#### [Problem to work on]
Check each line below for the word "Yujye" and give the count alone.

#### [Exercise inputs]
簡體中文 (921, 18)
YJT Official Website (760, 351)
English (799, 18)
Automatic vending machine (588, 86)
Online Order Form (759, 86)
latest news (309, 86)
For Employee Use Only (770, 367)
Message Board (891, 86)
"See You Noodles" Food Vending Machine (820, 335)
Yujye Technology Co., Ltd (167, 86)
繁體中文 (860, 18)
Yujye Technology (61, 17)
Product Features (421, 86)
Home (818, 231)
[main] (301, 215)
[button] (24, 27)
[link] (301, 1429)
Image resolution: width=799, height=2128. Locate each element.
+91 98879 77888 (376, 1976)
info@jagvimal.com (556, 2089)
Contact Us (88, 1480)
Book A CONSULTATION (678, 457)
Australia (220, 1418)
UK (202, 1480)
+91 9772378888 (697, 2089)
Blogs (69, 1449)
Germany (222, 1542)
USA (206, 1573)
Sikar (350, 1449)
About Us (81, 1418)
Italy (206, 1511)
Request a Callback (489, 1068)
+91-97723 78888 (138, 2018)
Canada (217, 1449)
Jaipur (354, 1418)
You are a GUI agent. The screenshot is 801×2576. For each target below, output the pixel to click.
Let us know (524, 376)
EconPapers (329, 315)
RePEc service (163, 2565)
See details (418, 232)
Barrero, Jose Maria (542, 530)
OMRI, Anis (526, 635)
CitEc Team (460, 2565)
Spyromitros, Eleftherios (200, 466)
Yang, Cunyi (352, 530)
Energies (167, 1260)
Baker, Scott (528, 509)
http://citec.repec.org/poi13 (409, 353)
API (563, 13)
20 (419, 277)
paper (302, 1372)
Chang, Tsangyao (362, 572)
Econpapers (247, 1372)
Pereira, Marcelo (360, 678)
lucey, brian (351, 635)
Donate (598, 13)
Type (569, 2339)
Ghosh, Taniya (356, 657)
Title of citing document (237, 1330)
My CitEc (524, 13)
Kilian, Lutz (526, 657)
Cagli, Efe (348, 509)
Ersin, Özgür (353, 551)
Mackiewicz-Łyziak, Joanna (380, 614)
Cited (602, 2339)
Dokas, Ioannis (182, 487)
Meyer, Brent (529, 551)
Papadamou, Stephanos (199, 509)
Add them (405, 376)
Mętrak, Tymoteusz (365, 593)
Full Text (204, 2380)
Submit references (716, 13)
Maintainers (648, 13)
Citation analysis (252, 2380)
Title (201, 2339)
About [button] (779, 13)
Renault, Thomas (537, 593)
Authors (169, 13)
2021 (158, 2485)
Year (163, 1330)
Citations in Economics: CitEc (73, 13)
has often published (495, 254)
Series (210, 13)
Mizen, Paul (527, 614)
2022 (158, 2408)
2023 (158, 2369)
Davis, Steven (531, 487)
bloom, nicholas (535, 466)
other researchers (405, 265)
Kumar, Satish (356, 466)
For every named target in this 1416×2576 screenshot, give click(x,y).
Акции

#### [Exercise result]
2